The printing committee no doubt had in mind when this provision was framed that, under the provisions of the existing law, too much discretion is given the departments, with the result that, contrary to the spirit of the printing law, libraries are being deprived of certain classes of publications that are really of a public character.
The question as to the best method to be employed in the distribution of bills is not so easy of solution. It would not be practicable for this office to attempt to carry even a limited supply, as the work involved in storing them in an accessible manner would involve an expenditure that I do not believe could be justified by the results.
During the 62d Congress there were introduced 28,870 House bills and 8,589 Senate bills, and you can readily see that to handle an adequate stock of all those bills would be considerable of an undertaking. At the present time the only distributing agencies for copies of bills are the House and Senate document rooms at the capitol, but, although they sometimes furnish bills on request, the copies they receive are not intended for general public distribution. It seems to me that the solution supplied in your suggestion, that the text of all public bills upon which committee reports are made should be printed with the reports, is the most logical one that has ever been presented, but it would not be practicable to include also the testimony taken at hearings held by the committees, for in many cases the testimony would fill several large volumes. Besides, section 65, already referred to, provides that the libraries shall receive such hearings. Of course this section is not yet law, but we are permitted to hope that it may become so.
This is desirable from more than one point of view. It is often the case that committee reports refer to sections of the bill under consideration by number without quoting the language. In such cases the report may be unintelligible to any reader who has not a copy of the bill before him. In fact, nearly all committee reports not accompanied by the bills to which they relate may properly be classed as incomplete and imperfect publications.
The question of cost involved in printing the text of bills as appendixes to the committee reports upon them is not serious. While the number of bills introduced in Congress and receiving a first print is prodigious, and the cost of printing them in 14-point type with as many white lines as type lines is tremendous, it must be remembered that only a very small percentage of the bills introduced ever get so far as a committee report, and of these a considerable number are already printed with the reports by order of the committees, and the cost of printing the remainder in solid 8-point is so very much less than the cost of printing them in the extended bill form that it is almost negligible.

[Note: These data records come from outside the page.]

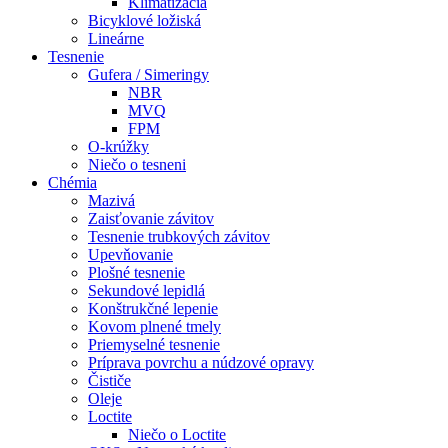
Klimatizácia
Bicyklové ložiská
Lineárne
Tesnenie
Gufera / Simeringy
NBR
MVQ
FPM
O-krúžky
Niečo o tesneni
Chémia
Mazivá
Zaisťovanie závitov
Tesnenie trubkových závitov
Upevňovanie
Plošné tesnenie
Sekundové lepidlá
Konštrukčné lepenie
Kovom plnené tmely
Priemyselné tesnenie
Príprava povrchu a núdzové opravy
Čističe
Oleje
Loctite
Niečo o Loctite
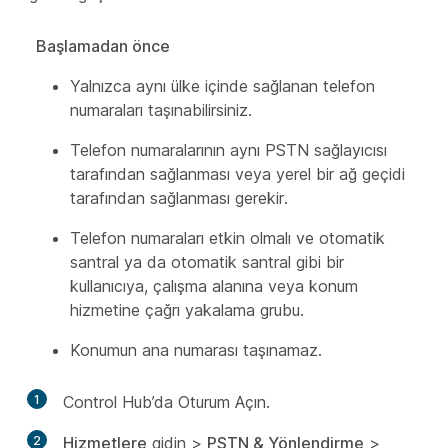
Başlamadan önce
Yalnızca aynı ülke içinde sağlanan telefon
numaraları taşınabilirsiniz.
Telefon numaralarının aynı PSTN sağlayıcısı
tarafından sağlanması veya yerel bir ağ geçidi
tarafından sağlanması gerekir.
Telefon numaraları etkin olmalı ve otomatik
santral ya da otomatik santral gibi bir
kullanıcıya, çalışma alanına veya konum
hizmetine çağrı yakalama grubu.
Konumun ana numarası taşınamaz.
1
Control Hub’da Oturum Açın.
2
Hizmetlere
gidin >
PSTN & Yönlendirme
>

I do not think it is too late for the Association to submit to the joint committee on printing an amendment providing for the printing of the text of bills and resolutions as appendixes to the committee reports upon them. The pending bill may not pass, or may be extensively amended before passage, or may not be acted upon at the present special session, but I consider it probable that a general printing law of some kind will be enacted at a comparatively early day, and that the American Library Association may, by proper effort, secure the incorporation in it of the desired provision for the printing of the text of bills with the committee reports.